I had an interesting discussion with Matt Hadro on EWTN’s “Morning Glory” radio show about the rising number of “nones” in our country. When asked for their religious affiliation, “nones” do not identify themselves as atheists or agnostics, but rather check the “none” box. They tend to be dismissive of “organized” religion and generally believe that it is acceptable to construct a purely personal religious view and understanding of God.
Indeed, we live in times when many people make light of the fact that others do not believe in God or relegate their faith to a solely personal and largely irrelevant aspect of life. This attitude exists even among many Catholics who, though believers themselves, don’t seem to be overly concerned that others are not. What seems to be of greater concern to most believers—Catholics included—is that a person be “nice.” If a person is determined to be “nice,” little else seems to matter.
Frankly, all of us should be concerned by the rise of unbelief in our culture, whether it is atheism, agnosticism, “none-ism,” indifference, or the rampant secularism that relegates God to the margins. We should be concerned because unbelief on a wide scale (as is the case today) is not only unhealthy for a culture, it is dangerous to it.

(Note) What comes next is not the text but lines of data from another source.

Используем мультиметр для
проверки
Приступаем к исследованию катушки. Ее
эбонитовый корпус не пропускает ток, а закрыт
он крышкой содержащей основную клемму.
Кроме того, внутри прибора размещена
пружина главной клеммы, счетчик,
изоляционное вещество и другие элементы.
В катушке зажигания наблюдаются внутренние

This danger is fairly obvious when one considers that unbelievers (and most “under-believers” such as “nones”) think that they answer to no one. When one no longer acknowledges that God exists and sees everything, “reinvents” God, selects what he likes from what God has commanded, or doesn’t understand that he will ultimately have to answer to God for what he has or has not done, it is easy to ignore important aspects of the moral life.
Realizing that we will one day answer to God is an important reminder that we are not a law unto ourselves. The knowledge that we will not ultimately escape if we treat others with contempt, engage in serious injustice, live unchastely, or indulge greed, is an important curb on sin (or at least a call to repentance).
This observation does not mean that every unbeliever or “under-believer” lives a reprobate life. There are atheists who live exemplary lives, who exhibit natural virtues, whether they do so because it is to their benefit or simply because they have some ethical sense that comports with the right reason.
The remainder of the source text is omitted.